In 2019, we partnered with the Ecology Explorer summer program at the University of Alaska Fairbanks Northwest Campus in Nome to present a hands-on session on fish and crab research, and to foster a discussion of subsistence traditions in the Nome area.
We conducted school presentations in Wainwright and Utqiaġvik to talk about aerial surveys of ice-associated seals.
We helped organize NOAA Science Camp, a summer science camp for middle and high schoolers, which is now in its 17th year. The camp provides hands-on learning experiences to roughly 150 youth each year. We hosted two teachers from Alaska to be educators at NOAA Science Camp: one from Scammon Bay, in partnership with the NOAA Teacher at Sea program, and one from Wasilla. We also partnered with the Aleut Community of St. Paul Tribal Government and several community organizations in Nome to sponsor four students from the St. Paul community and two students from Nome to attend NOAA Science Camp in Seattle.
This year we reached 29,939 people through community festivals, summer camps, lab tours, events at museums and aquariums, and public seminars. Our Kodiak Laboratory hosted over 10,511 visitors this year, many of them cruise ship visitors from around the world. Our Auke Bay Laboratories staff in Juneau reached over 2,500 people this year through lab tours, school events, seminars, community events, and summer camp visits. We participated in Seattle’s Fall Fishermen’s Festival and Pacific Marine Expo, and Kodiak’s COMFISH. We also shared our science with large audiences at Seattle Aquarium and Pacific Science Center events.
This year, Center scientists authored 117 research publications in peer-reviewed journals and produced numerous in-house technical and program reports. To view our publications, visit the NOAA Fisheries website.
We hosted 5 high school interns and 17 undergraduate interns in addition to 29 educators. Through partnerships with local school districts as well as university internship programs, we are able to host interns from across the nation and provide them with a diversity of experiential learning, both in our labs in Oregon, Washington, and Alaska, and at sea on our surveys.

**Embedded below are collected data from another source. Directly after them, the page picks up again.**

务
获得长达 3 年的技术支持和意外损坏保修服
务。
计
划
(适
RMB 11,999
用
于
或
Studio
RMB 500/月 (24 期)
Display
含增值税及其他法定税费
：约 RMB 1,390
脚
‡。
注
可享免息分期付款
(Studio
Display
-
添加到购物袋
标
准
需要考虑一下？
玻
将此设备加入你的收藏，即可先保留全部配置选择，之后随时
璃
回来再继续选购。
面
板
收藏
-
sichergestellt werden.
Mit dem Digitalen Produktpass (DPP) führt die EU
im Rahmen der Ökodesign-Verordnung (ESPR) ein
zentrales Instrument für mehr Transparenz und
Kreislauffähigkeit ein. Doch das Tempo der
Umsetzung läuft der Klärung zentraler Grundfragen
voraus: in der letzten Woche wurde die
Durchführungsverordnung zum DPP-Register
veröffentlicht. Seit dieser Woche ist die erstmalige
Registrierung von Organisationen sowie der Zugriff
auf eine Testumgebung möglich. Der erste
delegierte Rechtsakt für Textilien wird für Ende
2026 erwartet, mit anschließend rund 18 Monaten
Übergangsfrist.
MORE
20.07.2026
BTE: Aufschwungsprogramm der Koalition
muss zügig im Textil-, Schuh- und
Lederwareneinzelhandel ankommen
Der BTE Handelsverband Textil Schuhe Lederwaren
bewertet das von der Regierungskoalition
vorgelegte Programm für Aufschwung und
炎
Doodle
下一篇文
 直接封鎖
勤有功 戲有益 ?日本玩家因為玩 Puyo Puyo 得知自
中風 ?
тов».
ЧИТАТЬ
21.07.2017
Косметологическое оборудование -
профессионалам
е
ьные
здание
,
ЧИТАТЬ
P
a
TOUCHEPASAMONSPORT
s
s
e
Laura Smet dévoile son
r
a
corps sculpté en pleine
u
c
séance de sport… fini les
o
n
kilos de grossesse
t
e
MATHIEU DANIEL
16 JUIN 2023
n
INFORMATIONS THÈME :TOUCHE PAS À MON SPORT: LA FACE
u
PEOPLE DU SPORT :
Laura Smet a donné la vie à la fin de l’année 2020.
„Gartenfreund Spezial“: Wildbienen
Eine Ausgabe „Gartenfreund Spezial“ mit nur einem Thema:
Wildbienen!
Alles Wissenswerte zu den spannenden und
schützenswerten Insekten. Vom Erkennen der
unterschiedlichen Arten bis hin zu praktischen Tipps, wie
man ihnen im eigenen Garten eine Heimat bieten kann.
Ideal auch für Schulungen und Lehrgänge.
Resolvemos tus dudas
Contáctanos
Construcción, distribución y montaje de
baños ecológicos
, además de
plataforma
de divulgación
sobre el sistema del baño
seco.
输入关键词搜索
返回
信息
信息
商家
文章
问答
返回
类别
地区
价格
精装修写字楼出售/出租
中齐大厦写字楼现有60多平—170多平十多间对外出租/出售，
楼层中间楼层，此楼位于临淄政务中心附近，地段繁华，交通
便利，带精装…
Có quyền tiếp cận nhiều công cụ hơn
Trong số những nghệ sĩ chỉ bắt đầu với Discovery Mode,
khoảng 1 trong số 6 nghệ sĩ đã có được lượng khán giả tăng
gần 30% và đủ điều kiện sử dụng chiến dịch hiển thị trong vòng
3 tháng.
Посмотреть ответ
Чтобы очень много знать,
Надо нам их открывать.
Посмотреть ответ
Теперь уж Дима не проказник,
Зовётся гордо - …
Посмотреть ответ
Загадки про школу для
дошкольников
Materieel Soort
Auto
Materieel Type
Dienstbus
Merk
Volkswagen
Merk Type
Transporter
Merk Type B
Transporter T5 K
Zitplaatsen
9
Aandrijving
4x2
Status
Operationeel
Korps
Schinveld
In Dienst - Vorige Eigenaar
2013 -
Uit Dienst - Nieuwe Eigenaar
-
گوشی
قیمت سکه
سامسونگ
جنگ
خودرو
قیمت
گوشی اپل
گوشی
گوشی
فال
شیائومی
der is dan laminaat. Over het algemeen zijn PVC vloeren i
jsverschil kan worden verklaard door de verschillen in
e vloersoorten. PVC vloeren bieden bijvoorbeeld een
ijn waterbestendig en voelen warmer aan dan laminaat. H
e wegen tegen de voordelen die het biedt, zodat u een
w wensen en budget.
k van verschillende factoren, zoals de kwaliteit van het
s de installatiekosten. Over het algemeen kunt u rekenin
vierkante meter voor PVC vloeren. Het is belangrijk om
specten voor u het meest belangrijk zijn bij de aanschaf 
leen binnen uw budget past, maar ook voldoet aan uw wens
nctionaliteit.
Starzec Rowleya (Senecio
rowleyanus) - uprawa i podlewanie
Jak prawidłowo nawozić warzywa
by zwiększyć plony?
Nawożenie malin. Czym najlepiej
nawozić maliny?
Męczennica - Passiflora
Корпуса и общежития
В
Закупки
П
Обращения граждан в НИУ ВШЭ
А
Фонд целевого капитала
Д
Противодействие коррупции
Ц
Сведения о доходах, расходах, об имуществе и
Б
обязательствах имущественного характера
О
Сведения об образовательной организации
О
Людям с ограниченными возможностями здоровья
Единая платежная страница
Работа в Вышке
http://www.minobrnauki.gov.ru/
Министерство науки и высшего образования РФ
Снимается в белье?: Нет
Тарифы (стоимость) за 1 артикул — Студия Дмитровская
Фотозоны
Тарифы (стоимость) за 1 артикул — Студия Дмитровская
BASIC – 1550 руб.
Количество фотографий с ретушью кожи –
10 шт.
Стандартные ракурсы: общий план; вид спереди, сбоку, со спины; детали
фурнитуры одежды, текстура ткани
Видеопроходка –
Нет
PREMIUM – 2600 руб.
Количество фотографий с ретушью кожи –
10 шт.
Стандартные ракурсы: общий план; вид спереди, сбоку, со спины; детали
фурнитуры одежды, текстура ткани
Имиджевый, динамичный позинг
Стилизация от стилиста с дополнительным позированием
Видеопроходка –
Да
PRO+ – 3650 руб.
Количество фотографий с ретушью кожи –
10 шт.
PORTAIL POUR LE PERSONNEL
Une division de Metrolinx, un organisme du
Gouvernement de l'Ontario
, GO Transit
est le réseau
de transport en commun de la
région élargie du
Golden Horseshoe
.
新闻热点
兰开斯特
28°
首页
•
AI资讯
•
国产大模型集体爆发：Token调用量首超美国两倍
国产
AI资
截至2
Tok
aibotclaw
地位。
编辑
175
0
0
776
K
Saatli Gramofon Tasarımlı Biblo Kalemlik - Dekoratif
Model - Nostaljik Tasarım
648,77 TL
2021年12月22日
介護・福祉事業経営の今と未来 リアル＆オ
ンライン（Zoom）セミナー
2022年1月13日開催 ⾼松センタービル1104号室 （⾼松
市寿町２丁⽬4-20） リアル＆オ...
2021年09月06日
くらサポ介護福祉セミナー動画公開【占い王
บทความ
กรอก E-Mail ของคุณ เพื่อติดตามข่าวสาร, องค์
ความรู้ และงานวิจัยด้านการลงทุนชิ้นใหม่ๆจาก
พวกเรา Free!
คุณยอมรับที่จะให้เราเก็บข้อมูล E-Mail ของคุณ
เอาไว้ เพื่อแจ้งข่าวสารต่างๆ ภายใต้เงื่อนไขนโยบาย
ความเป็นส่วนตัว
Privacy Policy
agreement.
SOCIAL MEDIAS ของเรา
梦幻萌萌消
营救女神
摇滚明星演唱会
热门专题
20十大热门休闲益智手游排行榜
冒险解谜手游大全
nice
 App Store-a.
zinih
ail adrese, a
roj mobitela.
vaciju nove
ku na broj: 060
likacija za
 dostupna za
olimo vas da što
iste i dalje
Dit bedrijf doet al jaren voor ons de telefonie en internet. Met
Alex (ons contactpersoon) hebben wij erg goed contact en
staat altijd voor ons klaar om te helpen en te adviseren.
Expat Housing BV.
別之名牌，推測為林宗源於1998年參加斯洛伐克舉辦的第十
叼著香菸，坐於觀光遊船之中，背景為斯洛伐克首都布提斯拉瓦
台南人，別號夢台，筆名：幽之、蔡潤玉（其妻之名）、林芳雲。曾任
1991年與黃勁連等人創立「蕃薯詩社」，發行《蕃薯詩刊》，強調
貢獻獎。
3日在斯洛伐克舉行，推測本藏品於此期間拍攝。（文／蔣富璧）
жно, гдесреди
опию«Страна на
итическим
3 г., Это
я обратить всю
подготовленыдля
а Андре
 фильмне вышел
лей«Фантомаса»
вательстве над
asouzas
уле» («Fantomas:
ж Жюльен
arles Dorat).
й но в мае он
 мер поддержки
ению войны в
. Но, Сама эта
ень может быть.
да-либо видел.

Our top web feature for 2019 was “The First Recording of North Pacific Right Whale Song” with 10,486 unique page views. Our most popular blog was “Fur Seals on Bogoslof Island.” Our scientists were interviewed for hundreds of feature articles this year. Most noteworthy among them were major stories on the changing Arctic marine environment that appeared in the New York Times, the Wall Street Journal, the Washington Post, Associated Press, the Seattle Times, the Smithsonian Magazine, and Science Magazine and on CBC and BBC television networks. Awareness of Center activities is widespread. One example of this is the Associated Press feature story on our northern fur seal research on Bogoslof Island last summer. The AP story was picked up by media outlets in 11 countries and resulted in 621 related stories, reaching several million people.